"Touching to See" and "Seeing to Feel": Robotic Cross-modal SensoryData Generation for Visual-Tactile Perception
This work addresses the problem of limited perceivable dimensionality in robotic perception by enabling cross-modal data generation, which is incremental as it builds on existing GAN methods for a specific domain.
The paper tackles the challenge of integrating visual and tactile perception for robotics by proposing a cross-modal sensory data generation framework using conditional GANs, which generates realistic pseudo-visual images or tactile outputs from the other modality, improving classification performance on cloth textures in the ViTac dataset.
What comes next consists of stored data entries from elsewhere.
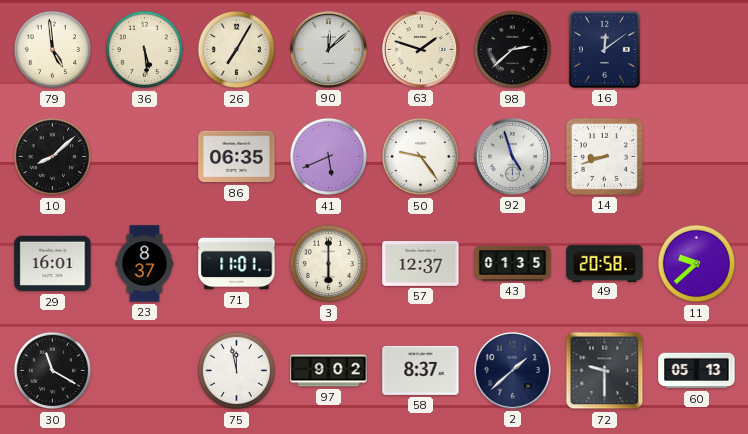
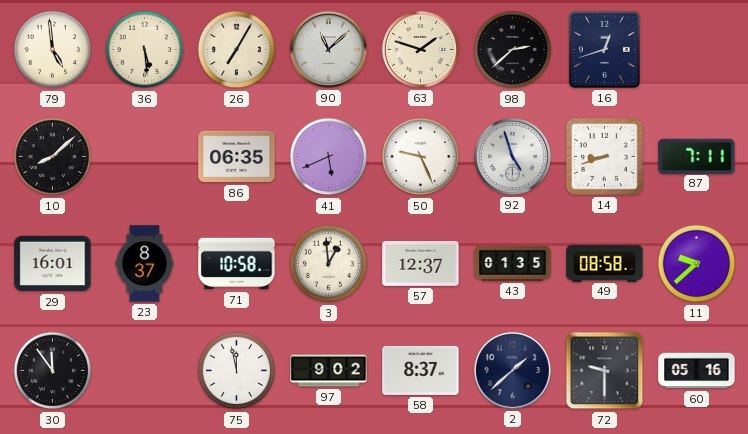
90: 12:08 -> 11:08
16: 12:09 -> 12:42
50: 9:24 -> 9:26
87: none -> 7:11
71: 11:01 -> 10:58
3: 6:00 -> 12:59
49: 20:58 -> 08:58
30: 11:20 -> 11:54
60: 05:13 -> 05:16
The integration of visual-tactile stimulus is common while humans performing daily tasks. In contrast, using unimodal visual or tactile perception limits the perceivable dimensionality of a subject. However, it remains a challenge to integrate the visual and tactile perception to facilitate robotic tasks. In this paper, we propose a novel framework for the cross-modal sensory data generation for visual and tactile perception. Taking texture perception as an example, we apply conditional generative adversarial networks to generate pseudo visual images or tactile outputs from data of the other modality. Extensive experiments on the ViTac dataset of cloth textures show that the proposed method can produce realistic outputs from other sensory inputs. We adopt the structural similarity index to evaluate similarity of the generated output and real data and results show that realistic data have been generated. Classification evaluation has also been performed to show that the inclusion of generated data can improve the perception performance. The proposed framework has potential to expand datasets for classification tasks, generate sensory outputs that are not easy to access, and also advance integrated visual-tactile perception.